聖君は黙ってまた、背中を洗い出した。それから、腕や首も。
「あいつさ」
「あいつ?」
「菜摘。きっとうるさいおばさんになると思わない?」
「へ?」
「凪にもあれこれ言って来たりして」
「…」
そんなこと考えてたんだ。あれ?じゃ、ほっぺたたたかれたのは、もうどうでもいいのかな?
「平原さん、お母さんとそんなに仲悪いの?」
「え?ううん。そうだ!言い忘れてた。

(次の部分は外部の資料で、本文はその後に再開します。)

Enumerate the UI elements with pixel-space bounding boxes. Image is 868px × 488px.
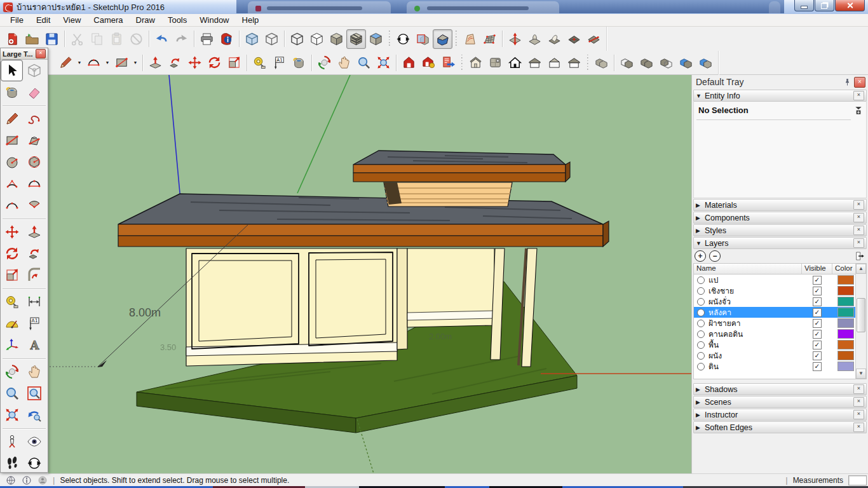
column-header-name[interactable]: Name	[694, 264, 802, 274]
layer-row[interactable]: ฝ้าชายคา✓	[694, 318, 866, 329]
line-tool-button[interactable]	[56, 53, 76, 72]
cut-button[interactable]	[67, 29, 87, 49]
arc-tools-button[interactable]	[84, 53, 104, 72]
follow-me-tool[interactable]	[23, 243, 45, 264]
panel-entity-info-header[interactable]: ▼ Entity Info ×	[693, 90, 867, 102]
layer-radio[interactable]	[697, 287, 705, 295]
three-point-arc-tool[interactable]	[1, 194, 23, 216]
pan-button[interactable]	[334, 53, 354, 72]
layer-visible-checkbox[interactable]: ✓	[813, 341, 822, 349]
layer-color-swatch[interactable]	[837, 351, 854, 360]
layer-radio[interactable]	[697, 309, 705, 316]
layer-radio[interactable]	[697, 341, 705, 349]
solid-outer-shell-button[interactable]	[592, 53, 611, 72]
view-left-button[interactable]	[564, 53, 584, 72]
extension-warehouse-button[interactable]	[438, 53, 458, 72]
layer-visible-checkbox[interactable]: ✓	[813, 276, 822, 285]
solid-union-button[interactable]	[637, 53, 656, 72]
panel-soften-edges-header[interactable]: ▶Soften Edges×	[693, 421, 867, 433]
new-button[interactable]	[3, 29, 22, 49]
section-plane-tool[interactable]	[23, 452, 45, 474]
layer-details-button[interactable]	[854, 251, 865, 261]
solid-subtract-button[interactable]	[656, 53, 676, 72]
layer-row[interactable]: ดิน✓	[694, 361, 866, 372]
solid-intersect-button[interactable]	[617, 53, 637, 72]
push-pull-button[interactable]	[146, 53, 165, 72]
rectangle-tool[interactable]	[1, 130, 23, 151]
scroll-up-button[interactable]: ▲	[856, 264, 866, 274]
freehand-tool[interactable]	[23, 108, 45, 130]
shape-tools-button-dropdown[interactable]: ▼	[132, 53, 139, 72]
restore-button[interactable]	[815, 0, 834, 11]
view-back-button[interactable]	[545, 53, 564, 72]
walk-tool[interactable]	[1, 452, 23, 474]
view-top-button[interactable]	[485, 53, 505, 72]
layer-color-swatch[interactable]	[837, 275, 854, 285]
measurements-field[interactable]	[848, 475, 867, 485]
section-plane-display-button[interactable]	[393, 29, 413, 49]
layer-color-swatch[interactable]	[837, 297, 854, 306]
add-layer-button[interactable]: +	[695, 250, 706, 262]
layers-scrollbar[interactable]: ▲ ▼	[855, 264, 866, 379]
layer-row[interactable]: พื้น✓	[694, 339, 866, 350]
display-section-planes-button[interactable]	[413, 29, 433, 49]
menu-view[interactable]: View	[57, 15, 87, 25]
line-tool-button-dropdown[interactable]: ▼	[76, 53, 83, 72]
paint-bucket-tool[interactable]	[1, 81, 23, 103]
zoom-extents-button[interactable]	[374, 53, 393, 72]
axes-tool[interactable]	[1, 334, 23, 356]
zoom-previous-tool[interactable]	[23, 404, 45, 426]
erase-button[interactable]	[126, 29, 146, 49]
arc-tools-button-dropdown[interactable]: ▼	[104, 53, 111, 72]
sandbox-from-scratch-button[interactable]	[480, 29, 499, 49]
column-header-visible[interactable]: Visible	[802, 264, 832, 274]
push-pull-tool[interactable]	[23, 221, 45, 243]
view-right-button[interactable]	[525, 53, 545, 72]
menu-camera[interactable]: Camera	[87, 15, 129, 25]
orbit-tool[interactable]	[1, 361, 23, 383]
warehouse-share-model-button[interactable]	[419, 53, 438, 72]
panel-materials-header[interactable]: ▶Materials×	[693, 199, 867, 211]
menu-file[interactable]: File	[4, 15, 30, 25]
delete-layer-button[interactable]: −	[709, 250, 721, 262]
layer-color-swatch[interactable]	[837, 318, 854, 328]
view-iso-button[interactable]	[466, 53, 485, 72]
layer-color-swatch[interactable]	[837, 329, 854, 339]
scroll-down-button[interactable]: ▼	[856, 369, 866, 379]
3d-text-tool[interactable]	[23, 334, 45, 356]
layer-color-swatch[interactable]	[837, 286, 854, 295]
viewport[interactable]: 3.50 2.00m 8.00	[48, 75, 691, 473]
sandbox-from-contours-button[interactable]	[460, 29, 480, 49]
menu-draw[interactable]: Draw	[130, 15, 161, 25]
close-instructor-button[interactable]: ×	[853, 410, 864, 419]
layer-radio[interactable]	[697, 352, 705, 360]
text-tool[interactable]	[23, 313, 45, 334]
layer-visible-checkbox[interactable]: ✓	[813, 308, 822, 317]
eraser-tool[interactable]	[23, 81, 45, 103]
make-component-tool[interactable]	[23, 60, 45, 81]
scrollbar-thumb[interactable]	[857, 298, 865, 332]
warehouse-get-models-button[interactable]	[399, 53, 419, 72]
paint-bucket-button[interactable]	[289, 53, 309, 72]
layer-color-swatch[interactable]	[837, 362, 854, 371]
panel-scenes-header[interactable]: ▶Scenes×	[693, 396, 867, 408]
dimension-tool[interactable]	[23, 291, 45, 313]
flip-edge-button[interactable]	[584, 29, 604, 49]
scale-tool[interactable]	[1, 264, 23, 286]
orbit-button[interactable]	[315, 53, 334, 72]
tray-pin-button[interactable]	[842, 77, 852, 87]
rotate-tool[interactable]	[1, 243, 23, 264]
arc-tool[interactable]	[1, 173, 23, 194]
layer-row[interactable]: ผนังจั่ว✓	[694, 296, 866, 307]
close-layers-button[interactable]: ×	[853, 238, 864, 248]
layer-radio[interactable]	[697, 320, 705, 327]
layer-row[interactable]: คานคอดิน✓	[694, 329, 866, 339]
close-materials-button[interactable]: ×	[853, 200, 864, 210]
tape-measure-tool[interactable]	[1, 291, 23, 313]
layer-radio[interactable]	[697, 363, 705, 370]
menu-edit[interactable]: Edit	[30, 15, 57, 25]
panel-styles-header[interactable]: ▶Styles×	[693, 224, 867, 236]
layer-row[interactable]: ผนัง✓	[694, 350, 866, 361]
rotated-rectangle-tool[interactable]	[23, 130, 45, 151]
panel-components-header[interactable]: ▶Components×	[693, 212, 867, 224]
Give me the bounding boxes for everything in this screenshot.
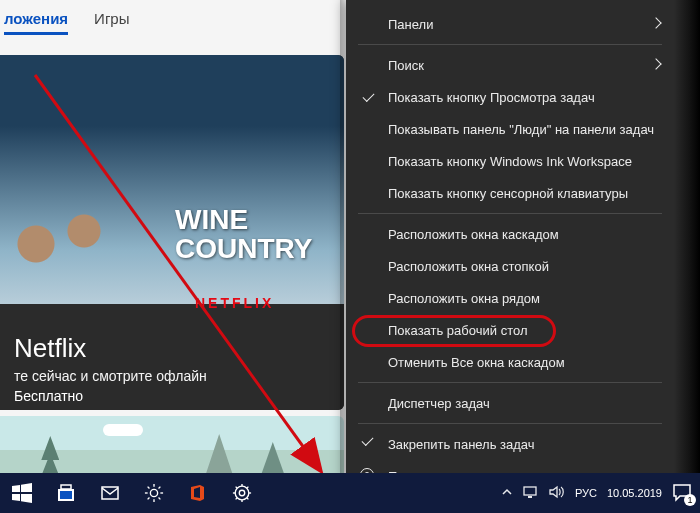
tray-action-center[interactable]: 1: [672, 482, 694, 504]
svg-rect-24: [524, 487, 536, 495]
hero-app-name: Netflix: [14, 333, 330, 364]
svg-line-20: [236, 487, 238, 489]
menu-label: Показать кнопку сенсорной клавиатуры: [388, 186, 628, 201]
menu-label: Поиск: [388, 58, 424, 73]
gear-icon: [232, 483, 252, 503]
menu-lock-taskbar[interactable]: Закрепить панель задач: [346, 428, 674, 460]
svg-line-22: [247, 487, 249, 489]
hero-title-line1: WINE: [175, 204, 248, 235]
hero-movie-title: WINE COUNTRY: [175, 205, 312, 264]
tray-date: 10.05.2019: [607, 487, 662, 500]
sun-icon: [144, 483, 164, 503]
system-tray: РУС 10.05.2019 1: [501, 482, 700, 504]
tray-network-icon[interactable]: [523, 485, 539, 502]
menu-label: Расположить окна стопкой: [388, 259, 549, 274]
hero-card-netflix[interactable]: WINE COUNTRY NETFLIX Netflix те сейчас и…: [0, 55, 344, 410]
menu-show-desktop[interactable]: Показать рабочий стол: [346, 314, 674, 346]
menu-show-people[interactable]: Показывать панель "Люди" на панели задач: [346, 113, 674, 145]
taskbar-context-menu: Панели Поиск Показать кнопку Просмотра з…: [346, 0, 674, 481]
hero-info: Netflix те сейчас и смотрите офлайн Бесп…: [14, 333, 330, 410]
svg-rect-25: [528, 496, 532, 498]
taskbar-weather[interactable]: [132, 473, 176, 513]
notification-badge: 1: [684, 494, 696, 506]
tab-apps[interactable]: ложения: [4, 10, 68, 35]
hero-subtitle: те сейчас и смотрите офлайн: [14, 368, 330, 384]
cloud-icon: [103, 424, 143, 436]
menu-show-taskview[interactable]: Показать кнопку Просмотра задач: [346, 81, 674, 113]
svg-line-11: [159, 498, 161, 500]
tray-language[interactable]: РУС: [575, 487, 597, 499]
svg-point-15: [239, 490, 244, 495]
taskbar-settings[interactable]: [220, 473, 264, 513]
tab-games[interactable]: Игры: [94, 10, 129, 35]
svg-rect-3: [60, 491, 72, 499]
svg-line-12: [159, 487, 161, 489]
svg-line-10: [148, 487, 150, 489]
taskbar: РУС 10.05.2019 1: [0, 473, 700, 513]
menu-cascade-windows[interactable]: Расположить окна каскадом: [346, 218, 674, 250]
menu-task-manager[interactable]: Диспетчер задач: [346, 387, 674, 419]
menu-panels[interactable]: Панели: [346, 8, 674, 40]
menu-undo-cascade[interactable]: Отменить Все окна каскадом: [346, 346, 674, 378]
svg-point-5: [150, 489, 157, 496]
menu-separator: [358, 44, 662, 45]
menu-stack-windows[interactable]: Расположить окна стопкой: [346, 250, 674, 282]
menu-label: Показать кнопку Просмотра задач: [388, 90, 595, 105]
menu-side-by-side[interactable]: Расположить окна рядом: [346, 282, 674, 314]
menu-label: Показать кнопку Windows Ink Workspace: [388, 154, 632, 169]
tree-icon: [41, 436, 59, 473]
mountain-icon: [241, 442, 305, 473]
menu-search[interactable]: Поиск: [346, 49, 674, 81]
menu-separator: [358, 423, 662, 424]
menu-label: Закрепить панель задач: [388, 437, 535, 452]
hero-price: Бесплатно: [14, 388, 330, 404]
taskbar-store[interactable]: [44, 473, 88, 513]
menu-show-touch-keyboard[interactable]: Показать кнопку сенсорной клавиатуры: [346, 177, 674, 209]
svg-line-21: [247, 498, 249, 500]
tray-volume-icon[interactable]: [549, 485, 565, 502]
secondary-card[interactable]: [0, 416, 344, 473]
hero-art-people: [0, 205, 120, 335]
hero-title-line2: COUNTRY: [175, 233, 312, 264]
menu-separator: [358, 213, 662, 214]
tray-chevron-up-icon[interactable]: [501, 486, 513, 501]
netflix-logo-text: NETFLIX: [195, 295, 274, 311]
taskbar-mail[interactable]: [88, 473, 132, 513]
menu-label: Панели: [388, 17, 433, 32]
svg-rect-2: [61, 485, 71, 489]
menu-label: Показывать панель "Люди" на панели задач: [388, 122, 654, 137]
start-button[interactable]: [0, 473, 44, 513]
taskbar-office[interactable]: [176, 473, 220, 513]
svg-line-13: [148, 498, 150, 500]
store-icon: [56, 483, 76, 503]
right-edge-shadow: [674, 0, 700, 473]
tray-clock[interactable]: 10.05.2019: [607, 487, 662, 500]
svg-point-14: [235, 486, 249, 500]
menu-label: Отменить Все окна каскадом: [388, 355, 565, 370]
windows-logo-icon: [12, 483, 32, 503]
mail-icon: [100, 483, 120, 503]
menu-separator: [358, 382, 662, 383]
office-icon: [188, 483, 208, 503]
svg-line-23: [236, 498, 238, 500]
menu-label: Расположить окна рядом: [388, 291, 540, 306]
mountain-icon: [189, 434, 249, 473]
menu-label: Расположить окна каскадом: [388, 227, 559, 242]
menu-show-ink[interactable]: Показать кнопку Windows Ink Workspace: [346, 145, 674, 177]
svg-rect-4: [102, 487, 118, 499]
menu-label: Показать рабочий стол: [388, 323, 527, 338]
menu-label: Диспетчер задач: [388, 396, 490, 411]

今日ね、PTAで聖君の演説のビデオを見たらしくって、それで平原さんのお母さんも考えが変わっちゃったんだ」
「え?変わったって?」
「平原さんを産んだ時のことを思い出して、命の大事さとかそういうこと、考えたみたい。平原さんに対しても、きっと変わっていくんじゃないかな」
「じゃ、もう俺らのことも」
「うん、反対してないし、PTAでも賛成してくれて、応援してくれるって」
「そりゃ、すごい変化だね」
「でしょ?やっぱり聖君はすごいね」
「なんで俺?」
「だって、聖君の演説があったから」
「その前に、桃子ちゃんが平原さんのことをかばったからでしょ?」
「え?」
「桃子ちゃんの、人を大事にする力を見たからじゃないの?そのためなら、知らないうちに勝手に動いちゃうくらいの強さって言うのかな」
「…」
そんなふうに思ってくれたの?
「俺より、強いよ」
「そんなこと…」
「後先考えず、行動したんでしょ?あ、でも、これからは一応、動く前に凪のこと思い出してね」
「え?うん」
「そうだな。お腹に手とか当てる癖をつけたら、凪のことを思い出すようになるかもね」
「そうしてみる」
私はさっそく、お腹に手を当てた。ぐに~~。
「あ、凪が動いた」
「まじで?」
「うん」
「よく動く?」
「うん、よく動いてるよ」
「元気なんだね。胎動っていいね。元気なのがわかって」
「うん!」
聖君は、私を立たせると胸やお腹も洗い出した。
「凪、パパに洗ってもらってるってわかってるかな」
お腹を洗ってるときに、聖君はそんなことを言って、お腹に向かって、
「凪~~。パパでちゅよ」
と思い切り赤ちゃん言葉を使った。
ぐに~~。
「あ、動いた!わかったんじゃないのかな」
「え?まじで?」
「うん」
「そっか」
聖君はちょっと目を細めて、嬉しそうな顔をした。
髪も洗ってもらって、バスタブに入った。聖君は豪快に体と髪をさっさと洗い、バスタブに入ってきた。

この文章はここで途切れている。